Community Catalyst’s report notes that four of the ten largest health systems in the country are Catholic. Looking at those four systems’ recent financial disclosures, we get a sense of how much Catholic health systems depend on federal programs:
- The second largest health system in the country,CommonSpirit Health (created from a 2019 merger of Dignity Health and Catholic Health Initiatives), reported net patient revenue from government payers as $13.3 billion in 2020 — nearly 51% of total net patient revenue.
- The fourth largest health system,Ascension Health, didn’t divide revenues by government and non-government revenue but did report that in 2020 Medicare and Medicaid payers made up 50.2% of its revenues, totaling about $11.4 billion.
- The sixth largest health system in the country,Trinity Health, reported that its net patient revenue from Medicare and Medicaid payers was a total of $8.8 billion — nearly 57% of total net patient revenues.
- The seventh largest health system,Providence St. Joseph Health, reported that in 2020 net revenues from Medicare and Medicaid payments reached more than $11.5 billion — close to 50% of its total net patient revenues.
Catholic hospitals also used Medicare patients to receive billions in COVID-19 relief funding, as initial funding was distributed based on number of Medicare patients. Community Catalyst reports that “the Providence Health System received at least $509 million in bailout funds, while sitting on $12 billion in cash it uses for investments, according to The New York Times. Ascension Health received at least $211 million in bailout funds, even though it had $15.5 billion in cash on hand.” Essentially, Catholic hospitals exploited access to federal funding to receive even more federal funding.
Money from government programs doesn’t just mean increased revenues, however. Hospitals depend on that same federal funding to exist. To participate in government programs like Medicare and Medicaid, hospitals must have a Medicare provider agreement. In a 2017 article, David Archer, former CEO of St. Francis Hospital and current associate professor at Christian Brothers University, points out that “hospitals, including ‘Catholic’ hospitals, cannot survive without a Medicare provider agreement.” Archer continues, “Without Medicare certification, the hospital would not be able to bill Medicare or any other federal healthcare program (Medicaid, Tri-Care, Medicare Advantage). The resultant loss of revenue and margin would be catastrophic.”
Catholic hospitals not only use religious nonprofit status to skirt discrimination laws, they also reap financial advantage through that designation. Their status as not-for-profit entities renders them exempt from state and federal income tax as well as local and state property taxes, a benefit that has saved them billions of dollars. A 2015 study published in Health Affairs estimated that nonprofit hospitals reduced spending by $25 billion through their tax-exempt status. And because they relied on 2011 data, any follow-up analysis presumably would produce even higher numbers.

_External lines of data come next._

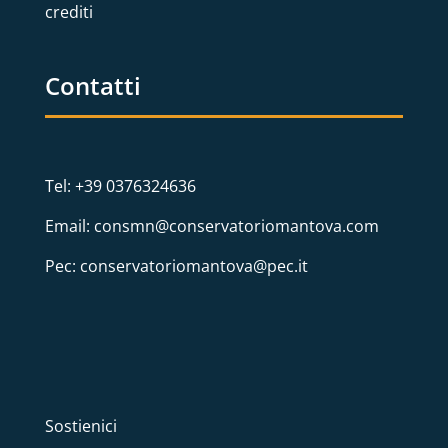
crediti
Contatti
Tel: +39 0376324636
Email: consmn@conservatoriomantova.com
Pec: conservatoriomantova@pec.it
Sostienici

Catholic hospitals continue to take advantage of this status despite actually spending less than for-profit hospitals on “charity care.” As Community Catalyst found, in aggregate, they “do not serve a higher percentage of Medicaid patients than do other types of hospitals.” Trinity Health has even fought to close the only hospital in an underserved Chicago neighborhood, despite Illinois officials’ protests that closure would force “nearly 60,000 South Side residents” to travel more than 7 miles to access healthcare.
With increased scrutiny over civil rights violations and no sign of lawsuits letting up, Catholic hospitals and their local bishops will have to decide: refuse to provide necessary care to patients deemed undeserving or lose billions of dollars in federal funding? Given their history, we must expect Catholic hospitals and health systems will do everything in their power to preserve their license to discriminate.